Jules Verne

A palanquin, the "kitanda" of the country, received Mrs. Weldon and little Jack. Why such care on the part of such a man as Negoro? Mrs. Weldon was afraid to explain it to herself.

The journey from the Counza to Kazounde was made rapidly and without fatigue. Cousin Benedict, on whom trouble seemed to have no effect, walked with a firm step. As he was allowed to search to the right and to the left, he did not think of complaining. The little troop, then, arrived at Kazounde eight days before Ibn Hamis's caravan. Mrs. Weldon was shut up, with her child and Cousin Benedict, in Alvez's establishment.

Little Jack was much better. On leaving the marshy country, where he had taken the fever, he gradually became better, and now he was doing well. No doubt neither he nor his mother could have borne the hardships of the caravan; but owing to the manner in which they had made this journey, during which they had been given a certain amount of care, they were in a satisfactory condition, physically at least.

As to her companions, Mrs. Weldon had heard nothing of them. After having seen Hercules flee into the forest, she did not know what had become of him. As to Dick Sand, as Harris and Negoro were no longer there to torture him, she hoped that his being a white man would perhaps spare him some bad treatment. As to Nan, Tom, Bat, Austin, and Acteon, they were blacks, and it was too certain that they would be treated as such. Poor people! who should never have trodden that land of Africa, and whom treachery had just cast there.

When Ibn Hamis's caravan had arrived at Kazounde, Mrs. Weldon, having no communication with the outer world, could not know of the fact: neither did the noises from the _lakoni_ tell her anything. She did not know that Tom and his friends had been sold to a trader from Oujiji, and that they would soon set out. She neither knew of Harris's punishment, nor of King Moini Loungga's death, nor of the royal funeral ceremonies, that had added Dick Sand to so many other victims. So the unfortunate woman found herself alone at Kazounde, at the trader's mercy, in Negoro's power, and she could not even think of dying in order to escape him, because her child was with her.

Mrs. Weldon was absolutely ignorant of the fate that awaited her. Harris and Negoro had not addressed a word to her during the whole journey from the Coanza to Kazounde. Since her arrival, she had not seen either of them again, and she could not leave the enclosure around the rich trader's private establishment. Is it necessary to say now that Mrs. Weldon had found no help in her large child, Cousin Benedict? That is understood.
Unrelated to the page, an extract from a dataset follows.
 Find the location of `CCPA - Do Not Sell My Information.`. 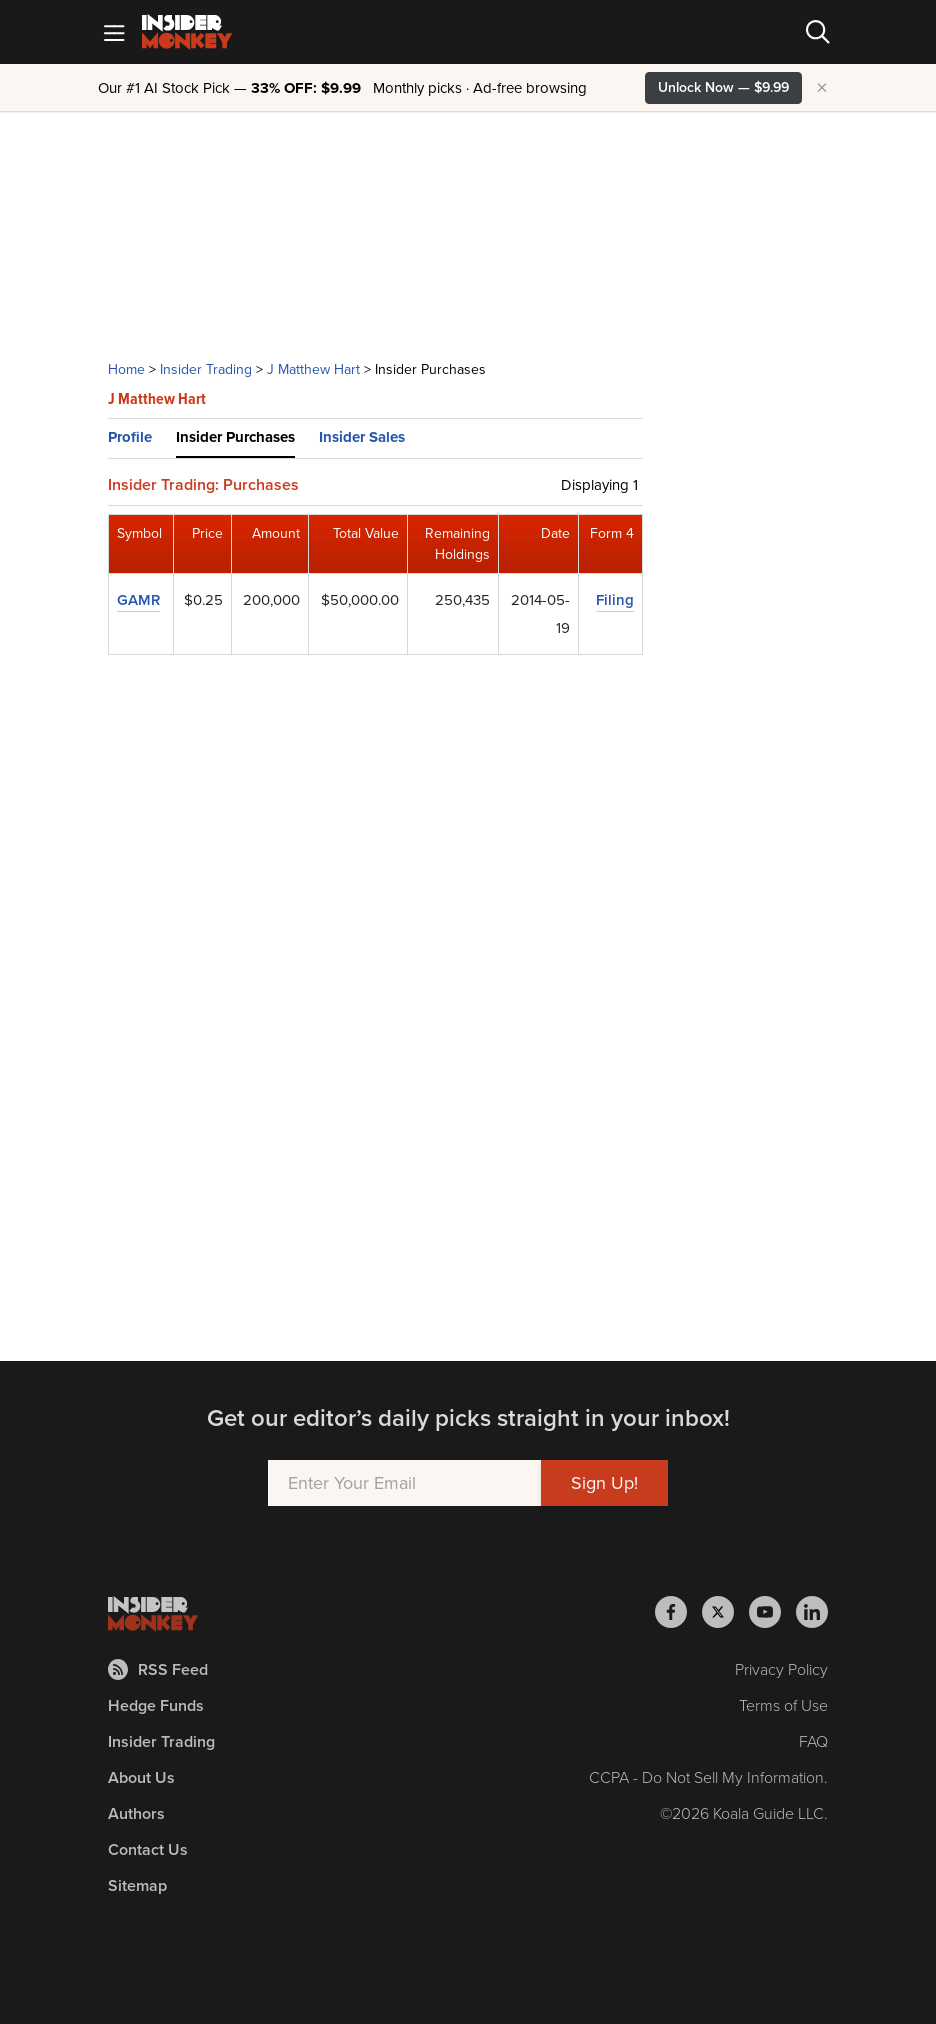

When the worthy savant learned that he was not on the American continent, as he believed, he was not at all anxious to know how that could have happened. No! His first movement was a gesture of anger. The insects that he imagined he had been the first to discover in America, those _tsetses_ and others, were only mere African hexapodes, found by many naturalists before him, in their native places. Farewell, then, to the glory of attaching his name to those discoveries! In fact, as he was in Africa, what could there be astonishing in the circumstance that Cousin Benedict had collected African insects.
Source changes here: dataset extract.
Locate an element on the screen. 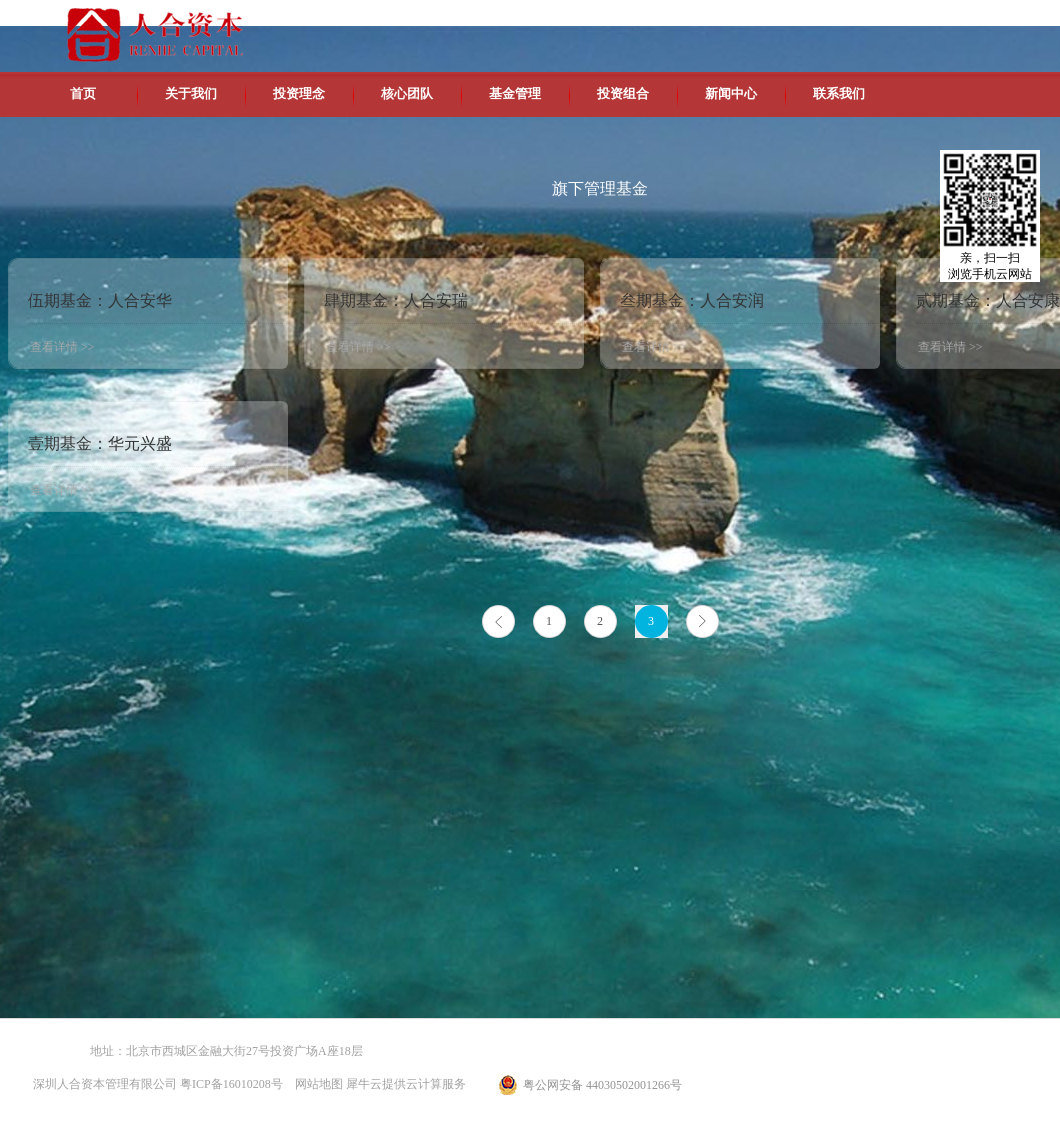  首页 is located at coordinates (83, 93).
But the first anger over, Cousin Benedict said to himself that the "Land of the Pharaohs"--so he still called it--possessed incomparable entomological riches, and that so far as not being in the "Land of the Incas" was concerned, he would not lose by the change.
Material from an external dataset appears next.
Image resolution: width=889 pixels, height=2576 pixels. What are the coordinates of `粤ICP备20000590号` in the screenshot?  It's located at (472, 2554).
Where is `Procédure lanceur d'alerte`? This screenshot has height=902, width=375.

"Ah!" he repeated, to himself, and even repeated to Mrs. Weldon, who hardly listened to him, "this is the country of the _manticores_, those coleopteres with long hairy feet, with welded and sharp wing-shells, with enormous mandibles, of which the most remarkable is the tuberculous _manticore_. It is the country of the _calosomes_ with golden ends; of the Goliaths of Guinea and of the Gabon, whose feet are furnished with thorns; of the sacred Egyptian _ateuchus_, that the Egyptians of Upper Egypt venerated as gods.